Page-level text extractions
......
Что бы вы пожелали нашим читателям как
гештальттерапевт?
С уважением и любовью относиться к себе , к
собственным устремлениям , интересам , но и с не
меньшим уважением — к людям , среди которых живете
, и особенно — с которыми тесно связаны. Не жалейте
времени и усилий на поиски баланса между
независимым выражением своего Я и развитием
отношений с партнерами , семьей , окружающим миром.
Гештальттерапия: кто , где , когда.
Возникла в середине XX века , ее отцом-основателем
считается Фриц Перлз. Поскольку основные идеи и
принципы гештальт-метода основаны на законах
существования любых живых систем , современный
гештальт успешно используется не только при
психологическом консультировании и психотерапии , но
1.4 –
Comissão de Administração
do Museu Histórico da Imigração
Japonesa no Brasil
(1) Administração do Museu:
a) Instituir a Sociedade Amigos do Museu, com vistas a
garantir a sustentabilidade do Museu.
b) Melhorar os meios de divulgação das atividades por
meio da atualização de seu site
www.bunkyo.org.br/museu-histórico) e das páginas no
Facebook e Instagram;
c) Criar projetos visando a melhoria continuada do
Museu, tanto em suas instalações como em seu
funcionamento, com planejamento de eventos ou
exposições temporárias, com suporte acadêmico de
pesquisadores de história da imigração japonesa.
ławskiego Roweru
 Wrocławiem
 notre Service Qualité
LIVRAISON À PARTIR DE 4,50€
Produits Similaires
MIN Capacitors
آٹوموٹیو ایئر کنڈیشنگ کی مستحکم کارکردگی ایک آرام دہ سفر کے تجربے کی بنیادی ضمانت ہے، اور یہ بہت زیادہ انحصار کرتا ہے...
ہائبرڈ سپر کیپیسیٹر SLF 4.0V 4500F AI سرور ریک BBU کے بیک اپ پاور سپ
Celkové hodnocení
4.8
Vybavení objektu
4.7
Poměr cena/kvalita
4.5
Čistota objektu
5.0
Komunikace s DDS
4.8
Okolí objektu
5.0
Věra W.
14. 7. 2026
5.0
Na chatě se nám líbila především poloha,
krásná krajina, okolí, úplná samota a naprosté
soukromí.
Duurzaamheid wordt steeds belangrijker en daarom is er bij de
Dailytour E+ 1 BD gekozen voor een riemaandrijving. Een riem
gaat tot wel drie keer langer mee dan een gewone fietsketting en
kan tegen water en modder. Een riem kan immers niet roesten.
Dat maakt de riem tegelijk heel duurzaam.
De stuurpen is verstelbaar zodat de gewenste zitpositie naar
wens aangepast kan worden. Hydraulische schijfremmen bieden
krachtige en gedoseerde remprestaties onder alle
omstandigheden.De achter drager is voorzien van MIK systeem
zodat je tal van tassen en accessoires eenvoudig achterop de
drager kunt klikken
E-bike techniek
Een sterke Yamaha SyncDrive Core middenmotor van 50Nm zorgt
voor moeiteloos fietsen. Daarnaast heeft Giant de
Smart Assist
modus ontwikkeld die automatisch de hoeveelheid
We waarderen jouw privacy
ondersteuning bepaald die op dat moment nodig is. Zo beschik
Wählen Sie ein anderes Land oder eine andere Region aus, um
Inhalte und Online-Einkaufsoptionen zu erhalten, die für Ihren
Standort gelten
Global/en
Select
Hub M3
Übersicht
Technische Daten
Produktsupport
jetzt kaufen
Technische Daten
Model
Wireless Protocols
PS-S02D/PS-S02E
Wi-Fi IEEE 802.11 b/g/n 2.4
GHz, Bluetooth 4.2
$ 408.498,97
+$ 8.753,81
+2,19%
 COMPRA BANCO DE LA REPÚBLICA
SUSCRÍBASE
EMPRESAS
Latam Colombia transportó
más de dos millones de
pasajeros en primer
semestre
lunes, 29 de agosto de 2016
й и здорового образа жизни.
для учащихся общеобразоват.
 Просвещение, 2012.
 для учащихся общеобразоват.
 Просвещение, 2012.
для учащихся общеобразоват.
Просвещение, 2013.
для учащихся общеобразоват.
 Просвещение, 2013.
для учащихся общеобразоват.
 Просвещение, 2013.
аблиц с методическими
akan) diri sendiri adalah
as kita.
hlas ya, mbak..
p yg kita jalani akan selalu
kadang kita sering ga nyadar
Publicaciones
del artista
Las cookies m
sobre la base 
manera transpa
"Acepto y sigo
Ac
......
What to produce » When a line of the entries contains the word "kita", it counts toward the total; reply with that total alone.

Solution to the exercise » 3